__What the task requires__
Take every line in the entries that includes the word "location" and copy it.

Data Block Start

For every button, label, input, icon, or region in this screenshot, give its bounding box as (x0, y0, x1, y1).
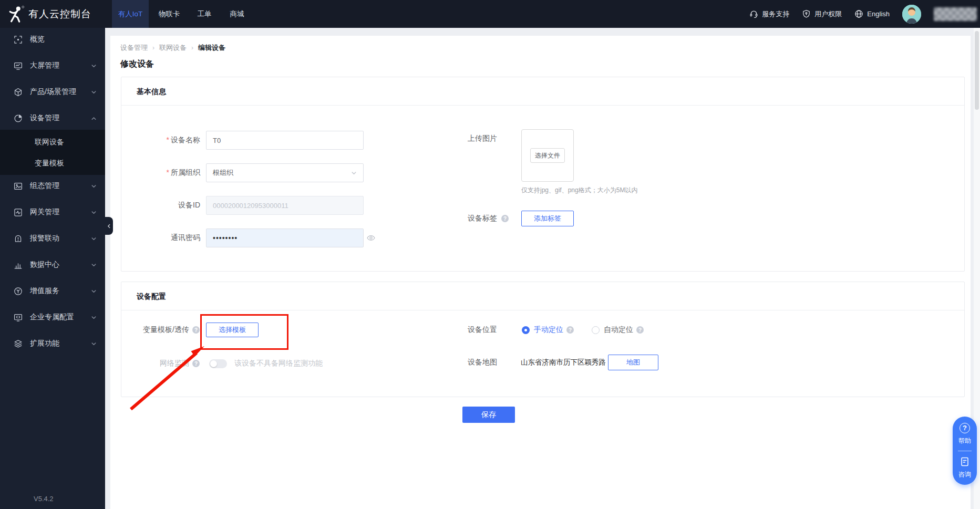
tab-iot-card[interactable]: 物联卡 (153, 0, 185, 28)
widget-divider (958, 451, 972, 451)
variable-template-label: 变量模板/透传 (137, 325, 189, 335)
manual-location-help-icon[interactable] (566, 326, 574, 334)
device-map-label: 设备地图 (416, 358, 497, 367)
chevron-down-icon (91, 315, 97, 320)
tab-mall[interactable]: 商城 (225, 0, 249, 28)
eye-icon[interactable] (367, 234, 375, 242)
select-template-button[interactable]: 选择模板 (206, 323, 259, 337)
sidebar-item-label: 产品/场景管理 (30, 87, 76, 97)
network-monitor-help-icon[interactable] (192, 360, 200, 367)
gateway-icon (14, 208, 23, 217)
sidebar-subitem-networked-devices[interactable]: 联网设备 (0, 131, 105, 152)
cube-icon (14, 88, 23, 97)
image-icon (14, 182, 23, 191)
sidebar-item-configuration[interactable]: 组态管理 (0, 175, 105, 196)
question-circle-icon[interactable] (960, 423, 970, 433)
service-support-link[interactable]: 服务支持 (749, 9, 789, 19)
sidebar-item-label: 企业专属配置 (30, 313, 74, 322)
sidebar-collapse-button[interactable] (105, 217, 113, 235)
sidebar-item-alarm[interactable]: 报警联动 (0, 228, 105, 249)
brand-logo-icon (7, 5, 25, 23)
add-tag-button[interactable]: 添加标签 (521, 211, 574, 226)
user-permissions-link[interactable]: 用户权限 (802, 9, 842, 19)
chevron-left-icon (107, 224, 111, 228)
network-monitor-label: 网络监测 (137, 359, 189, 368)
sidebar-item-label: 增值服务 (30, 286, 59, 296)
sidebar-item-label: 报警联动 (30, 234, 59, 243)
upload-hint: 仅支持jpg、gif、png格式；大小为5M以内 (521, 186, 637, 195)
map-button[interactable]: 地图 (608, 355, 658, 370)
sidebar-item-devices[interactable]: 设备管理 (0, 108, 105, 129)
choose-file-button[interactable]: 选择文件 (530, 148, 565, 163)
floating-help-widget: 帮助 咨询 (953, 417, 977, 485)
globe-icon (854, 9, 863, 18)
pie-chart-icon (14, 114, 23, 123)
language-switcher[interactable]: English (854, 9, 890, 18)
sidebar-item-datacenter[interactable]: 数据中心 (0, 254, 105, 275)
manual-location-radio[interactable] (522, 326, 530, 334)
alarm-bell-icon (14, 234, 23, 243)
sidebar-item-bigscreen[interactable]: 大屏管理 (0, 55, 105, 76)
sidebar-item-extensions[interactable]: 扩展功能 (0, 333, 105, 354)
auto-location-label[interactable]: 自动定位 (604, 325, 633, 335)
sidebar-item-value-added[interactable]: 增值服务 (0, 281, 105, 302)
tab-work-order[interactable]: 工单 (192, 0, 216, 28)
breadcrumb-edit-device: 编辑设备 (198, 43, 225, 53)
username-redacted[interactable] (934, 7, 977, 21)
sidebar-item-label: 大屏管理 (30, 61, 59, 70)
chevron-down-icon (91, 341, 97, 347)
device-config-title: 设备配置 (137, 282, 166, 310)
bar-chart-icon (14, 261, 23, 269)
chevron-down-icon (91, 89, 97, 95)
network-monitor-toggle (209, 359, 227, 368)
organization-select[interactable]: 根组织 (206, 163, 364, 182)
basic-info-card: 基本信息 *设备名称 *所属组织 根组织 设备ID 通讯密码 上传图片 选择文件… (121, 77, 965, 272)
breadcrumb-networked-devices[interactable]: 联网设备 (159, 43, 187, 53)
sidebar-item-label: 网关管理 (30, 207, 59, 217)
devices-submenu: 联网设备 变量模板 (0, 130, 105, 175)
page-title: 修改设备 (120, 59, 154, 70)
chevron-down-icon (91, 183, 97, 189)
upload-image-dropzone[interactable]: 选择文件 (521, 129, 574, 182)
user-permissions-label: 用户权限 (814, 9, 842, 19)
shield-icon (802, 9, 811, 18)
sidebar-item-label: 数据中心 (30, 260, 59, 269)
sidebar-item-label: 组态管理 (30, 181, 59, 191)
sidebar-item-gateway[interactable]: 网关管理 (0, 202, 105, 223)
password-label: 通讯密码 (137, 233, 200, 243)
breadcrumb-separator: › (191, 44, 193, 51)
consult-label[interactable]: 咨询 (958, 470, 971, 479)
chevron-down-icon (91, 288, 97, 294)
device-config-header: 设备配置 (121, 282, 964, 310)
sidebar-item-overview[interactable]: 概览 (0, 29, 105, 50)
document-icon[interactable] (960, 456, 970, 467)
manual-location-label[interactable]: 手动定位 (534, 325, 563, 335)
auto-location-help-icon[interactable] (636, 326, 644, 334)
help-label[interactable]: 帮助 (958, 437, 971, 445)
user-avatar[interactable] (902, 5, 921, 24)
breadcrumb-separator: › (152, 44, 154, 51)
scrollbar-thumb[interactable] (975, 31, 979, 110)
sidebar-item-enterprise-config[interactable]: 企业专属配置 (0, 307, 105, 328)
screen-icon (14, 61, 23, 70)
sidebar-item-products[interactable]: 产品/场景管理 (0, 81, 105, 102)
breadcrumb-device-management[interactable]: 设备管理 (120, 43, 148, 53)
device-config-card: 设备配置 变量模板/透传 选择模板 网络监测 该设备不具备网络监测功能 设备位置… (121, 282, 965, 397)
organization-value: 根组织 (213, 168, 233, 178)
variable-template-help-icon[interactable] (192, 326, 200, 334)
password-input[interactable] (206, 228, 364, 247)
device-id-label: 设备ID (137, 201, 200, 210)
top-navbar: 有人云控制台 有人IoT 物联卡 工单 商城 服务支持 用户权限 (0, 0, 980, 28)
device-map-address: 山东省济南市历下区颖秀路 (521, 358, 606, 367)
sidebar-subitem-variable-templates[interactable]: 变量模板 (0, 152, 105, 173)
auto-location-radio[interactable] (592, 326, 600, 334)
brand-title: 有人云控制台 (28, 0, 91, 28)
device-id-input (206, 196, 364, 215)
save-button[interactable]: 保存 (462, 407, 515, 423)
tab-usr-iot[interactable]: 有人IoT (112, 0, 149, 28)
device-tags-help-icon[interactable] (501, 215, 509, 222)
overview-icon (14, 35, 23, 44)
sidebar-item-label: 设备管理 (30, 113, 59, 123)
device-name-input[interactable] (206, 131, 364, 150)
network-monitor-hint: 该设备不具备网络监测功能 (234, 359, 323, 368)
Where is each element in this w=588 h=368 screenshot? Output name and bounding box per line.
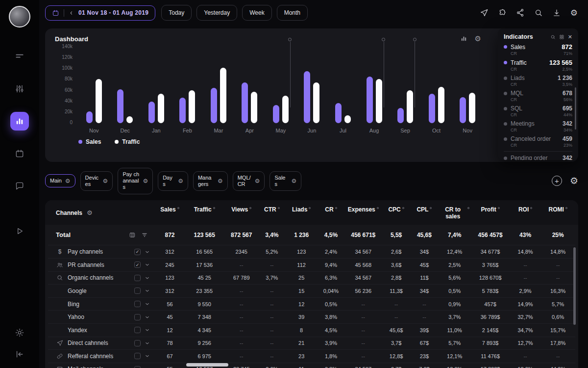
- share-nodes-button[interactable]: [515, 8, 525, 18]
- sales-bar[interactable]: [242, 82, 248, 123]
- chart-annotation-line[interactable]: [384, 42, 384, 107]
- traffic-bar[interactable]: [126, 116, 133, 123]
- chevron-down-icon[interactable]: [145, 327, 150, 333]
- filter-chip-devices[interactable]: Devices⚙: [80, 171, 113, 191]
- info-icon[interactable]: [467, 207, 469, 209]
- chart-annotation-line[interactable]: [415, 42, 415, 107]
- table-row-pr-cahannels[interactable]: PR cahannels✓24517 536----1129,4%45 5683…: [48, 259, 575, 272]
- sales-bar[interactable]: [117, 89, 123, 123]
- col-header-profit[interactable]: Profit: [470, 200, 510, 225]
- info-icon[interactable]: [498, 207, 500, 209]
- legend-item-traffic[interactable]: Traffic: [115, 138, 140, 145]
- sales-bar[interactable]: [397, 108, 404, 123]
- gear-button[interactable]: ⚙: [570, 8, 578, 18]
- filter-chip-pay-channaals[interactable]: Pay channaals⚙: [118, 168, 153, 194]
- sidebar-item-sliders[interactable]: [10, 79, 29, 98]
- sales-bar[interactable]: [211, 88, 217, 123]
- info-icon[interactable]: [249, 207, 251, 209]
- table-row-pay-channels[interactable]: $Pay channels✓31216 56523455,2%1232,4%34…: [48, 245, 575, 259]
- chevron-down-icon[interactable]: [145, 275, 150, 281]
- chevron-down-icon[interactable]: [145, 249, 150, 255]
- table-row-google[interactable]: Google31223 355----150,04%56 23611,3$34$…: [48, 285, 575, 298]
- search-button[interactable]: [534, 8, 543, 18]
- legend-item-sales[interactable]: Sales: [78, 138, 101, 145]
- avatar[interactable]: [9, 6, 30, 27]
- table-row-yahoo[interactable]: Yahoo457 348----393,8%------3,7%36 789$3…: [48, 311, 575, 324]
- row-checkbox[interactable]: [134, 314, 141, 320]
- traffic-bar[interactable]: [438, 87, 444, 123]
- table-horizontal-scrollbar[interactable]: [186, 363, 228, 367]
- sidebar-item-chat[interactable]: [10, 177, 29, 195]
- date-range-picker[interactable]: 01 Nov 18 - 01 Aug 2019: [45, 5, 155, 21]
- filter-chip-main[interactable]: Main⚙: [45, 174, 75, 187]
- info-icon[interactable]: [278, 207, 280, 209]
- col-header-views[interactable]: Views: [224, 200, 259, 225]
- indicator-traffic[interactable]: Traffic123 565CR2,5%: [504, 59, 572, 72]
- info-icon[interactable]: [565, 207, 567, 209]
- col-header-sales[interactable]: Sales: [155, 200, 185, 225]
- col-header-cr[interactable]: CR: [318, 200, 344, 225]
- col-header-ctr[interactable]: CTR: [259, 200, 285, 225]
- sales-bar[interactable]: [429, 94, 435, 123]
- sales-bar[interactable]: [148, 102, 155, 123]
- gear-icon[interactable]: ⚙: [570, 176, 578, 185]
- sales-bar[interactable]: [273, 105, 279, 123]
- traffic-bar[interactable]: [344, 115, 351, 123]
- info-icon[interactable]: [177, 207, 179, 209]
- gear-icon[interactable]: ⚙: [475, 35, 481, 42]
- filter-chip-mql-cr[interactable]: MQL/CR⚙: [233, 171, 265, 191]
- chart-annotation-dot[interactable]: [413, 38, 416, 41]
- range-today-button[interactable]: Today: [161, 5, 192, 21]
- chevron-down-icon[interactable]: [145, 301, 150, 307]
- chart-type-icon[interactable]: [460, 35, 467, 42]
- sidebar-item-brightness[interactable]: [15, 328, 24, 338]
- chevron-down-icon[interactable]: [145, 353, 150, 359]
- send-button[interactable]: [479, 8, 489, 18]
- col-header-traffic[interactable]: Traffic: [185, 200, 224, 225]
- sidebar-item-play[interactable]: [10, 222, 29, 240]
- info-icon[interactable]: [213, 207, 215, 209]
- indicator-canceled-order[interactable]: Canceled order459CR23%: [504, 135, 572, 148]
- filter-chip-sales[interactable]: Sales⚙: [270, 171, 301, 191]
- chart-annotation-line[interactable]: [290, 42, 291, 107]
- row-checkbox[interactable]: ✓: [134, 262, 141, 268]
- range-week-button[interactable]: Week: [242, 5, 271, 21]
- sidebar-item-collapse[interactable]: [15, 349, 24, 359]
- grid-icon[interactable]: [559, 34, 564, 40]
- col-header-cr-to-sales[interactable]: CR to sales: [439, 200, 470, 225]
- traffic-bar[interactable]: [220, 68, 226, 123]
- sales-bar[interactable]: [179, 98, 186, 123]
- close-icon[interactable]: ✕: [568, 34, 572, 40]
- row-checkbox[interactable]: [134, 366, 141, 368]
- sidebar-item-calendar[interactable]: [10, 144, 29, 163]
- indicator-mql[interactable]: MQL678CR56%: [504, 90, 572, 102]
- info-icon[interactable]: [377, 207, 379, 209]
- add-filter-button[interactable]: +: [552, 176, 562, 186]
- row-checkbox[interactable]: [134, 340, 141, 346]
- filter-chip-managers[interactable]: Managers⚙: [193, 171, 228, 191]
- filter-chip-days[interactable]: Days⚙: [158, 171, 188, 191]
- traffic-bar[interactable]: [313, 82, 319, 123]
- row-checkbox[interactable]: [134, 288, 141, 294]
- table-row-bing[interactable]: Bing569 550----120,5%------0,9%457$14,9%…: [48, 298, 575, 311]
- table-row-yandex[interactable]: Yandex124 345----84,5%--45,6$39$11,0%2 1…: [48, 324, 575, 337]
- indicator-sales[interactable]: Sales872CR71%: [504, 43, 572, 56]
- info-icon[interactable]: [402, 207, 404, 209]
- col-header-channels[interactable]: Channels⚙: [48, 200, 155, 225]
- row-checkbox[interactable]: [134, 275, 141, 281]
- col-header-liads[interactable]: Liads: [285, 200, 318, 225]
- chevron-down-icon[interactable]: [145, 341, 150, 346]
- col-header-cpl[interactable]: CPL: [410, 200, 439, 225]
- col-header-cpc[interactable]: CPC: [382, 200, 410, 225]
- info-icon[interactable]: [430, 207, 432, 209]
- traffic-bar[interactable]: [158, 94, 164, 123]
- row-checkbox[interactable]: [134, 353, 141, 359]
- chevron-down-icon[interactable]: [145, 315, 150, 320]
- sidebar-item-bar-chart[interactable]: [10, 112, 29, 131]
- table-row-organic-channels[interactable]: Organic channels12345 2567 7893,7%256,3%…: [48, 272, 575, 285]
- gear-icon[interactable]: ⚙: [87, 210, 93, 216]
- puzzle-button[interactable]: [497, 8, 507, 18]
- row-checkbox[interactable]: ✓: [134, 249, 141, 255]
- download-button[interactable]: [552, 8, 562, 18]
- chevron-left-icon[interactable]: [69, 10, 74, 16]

Data Block End

__Exercise output__
manual-location-help-icon[interactable] (566, 326, 574, 334)
manual-location-radio[interactable] (522, 326, 530, 334)
auto-location-label[interactable]: 自动定位 (604, 325, 633, 335)
manual-location-label[interactable]: 手动定位 (534, 325, 563, 335)
auto-location-help-icon[interactable] (636, 326, 644, 334)
auto-location-radio[interactable] (592, 326, 600, 334)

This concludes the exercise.